## Brief
Report how many lines of the material below contain the string "قطاع". The reply is that number and no more.
----- Data in this exercise
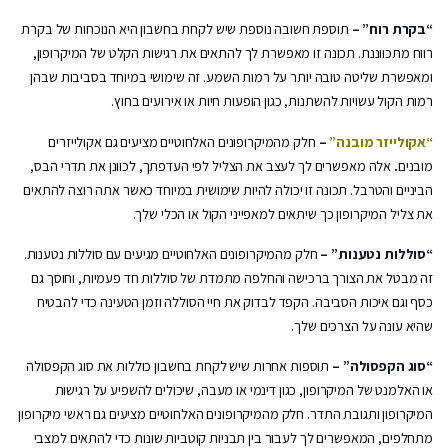
“בקרת רוח” –
תוספת חשובה נוספת שיש לקחת בחשבון היא הנוכחות של בקרת
רווח מתכווננת. תכונה זו מאפשרת לך להתאים את רגישות הקלט של המיקרופון,
ומאפשרת שליטה טובה יותר על רמות השמע. זה שימושי במיוחד בסביבות שבהן
רמות הקול עשויות להשתנות, כגון הופעות חיות או אירועים בחוץ.
“אקולייזר מובנה”
–
חלק מהמיקרופונים האלחוטיים מציעים גם אקולייזרים
מובנים
.
אלה מאפשרים לך לעצב את הצליל לפי העדפתך, לכוונן את תדרי הבס,
הביניים והטרבל. תכונה זו יכולה להיות שימושית במיוחד כאשר אתה רוצה להתאים
את צליל המיקרופון כך שיתאים למאפייני הקול או הכלי שלך.
“סוללות נטענות” –
חלק מהמיקרופונים האלחוטיים מגיעים עם סוללות נטענות.
זה מבטל את הצורך ברכישה והחלפה מתמדת של סוללות חד פעמיות, וחוסך גם
כסף וגם איכות הסביבה. הקפד לבדוק את חיי הסוללה וזמן הטעינה כדי להבטיח
שהיא עונה על הצרכים שלך.
“סוג הקפסולה” –
תוספות אחרות שיש לקחת בחשבון כוללות את סוג הקפסולה
או האלמנט של המיקרופון, כגון דינמי או מעבה, שיכולים להשפיע על רגישות
המיקרופון ותגובת התדר. חלק מהמיקרופונים האלחוטיים מציעים גם ראשי מיקרופון
מתחלפים, המאפשרים לך לעבור בין תבניות קוטביות שונות כדי להתאים למצבי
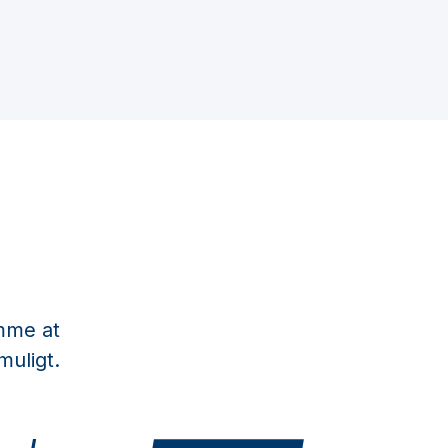
emme at
muligt.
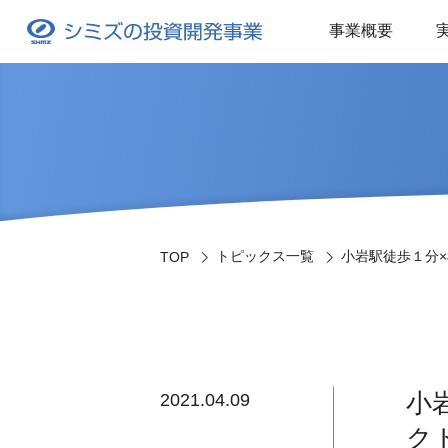
事業概要
トピックス一覧
小岩駅徒歩１分×J
TOP
小
2021.04.09
ク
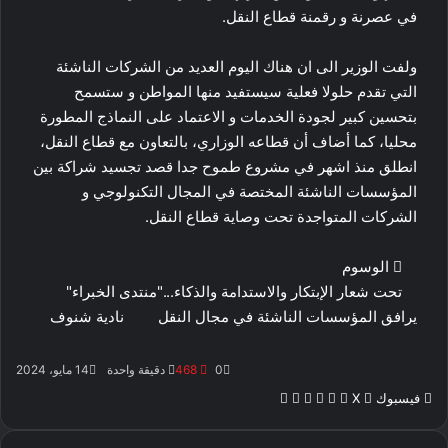
في عصرنة و رقمنة قطاع النقل.
ولفت الوزير الى ان هناك اليوم العديد من الشركات الناشئة
التي تقدم حلولا فعلية سيستفيد منها المواطن و ستسمح
بتحسين كبير لجودة الخدمات و الاعتماد على النماذج المطورة
محليا، كما أضاف أن قطاعه الوزاري، بالتعاون مع قطاع النقل،
انطلق منذ اشهر في مشروع طموح جدا قصد تجسيد شراكة بين
المؤسسات الناشئة المختصة في المجال التكنولوجي و
الشركات المتواجدة تحت وصاية قطاع النقل.
الوسوم
تحت شعار الإبتكار والاستدامة والذكاء..."منتدى الخبراء"
يرافق المؤسسات الناشئة في مجال النقل
نادية شنوف
0
468
دقيقة واحدة
14 مايو، 2024
ماسنجر
بينتيريست
ماسنجر
ڤايبر
واتساب
طباعة
فيسبوك
‫X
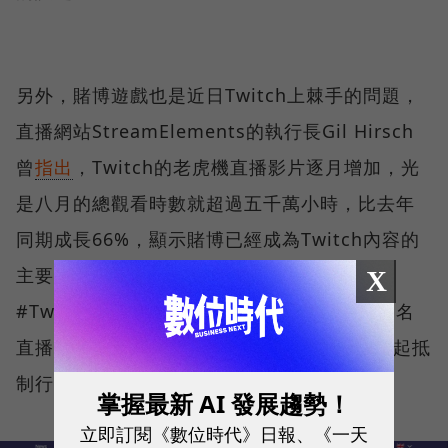
另外，賭博遊戲也是近日Twitch上棘手的問題，
直播網站StreamElements的執行長Gil Hirsch
曾
指出
，Twitch的老虎機直播影片逐月增加，光
是八月的總觀看時數就超過五千萬小時，比去年
同期成長66%，顯示賭博已經成為Twitch內容的
主要部分之一。對此，直播社群掀起了
X
#TwitchStopGambling的風潮，平台上的知名
直播主Pokimane、Mizkif等人也透過罷工發起抵
制行動。
掌握最新 AI 發展趨勢！
立即訂閱《數位時代》日報、《一天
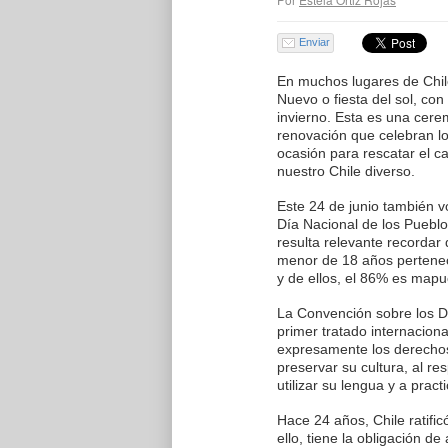
Enviar
En muchos lugares de Chile
Nuevo o fiesta del sol, con 
invierno. Esta es una cerem
renovación que celebran lo
ocasión para rescatar el ca
nuestro Chile diverso.
Este 24 de junio también 
Día Nacional de los Pueblo
resulta relevante recordar
menor de 18 años pertenec
y de ellos, el 86% es mapu
La Convención sobre los D
primer tratado internacion
expresamente los derechos 
preservar su cultura, al re
utilizar su lengua y a practi
Hace 24 años, Chile ratifi
ello, tiene la obligación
----------
## Expected answer
3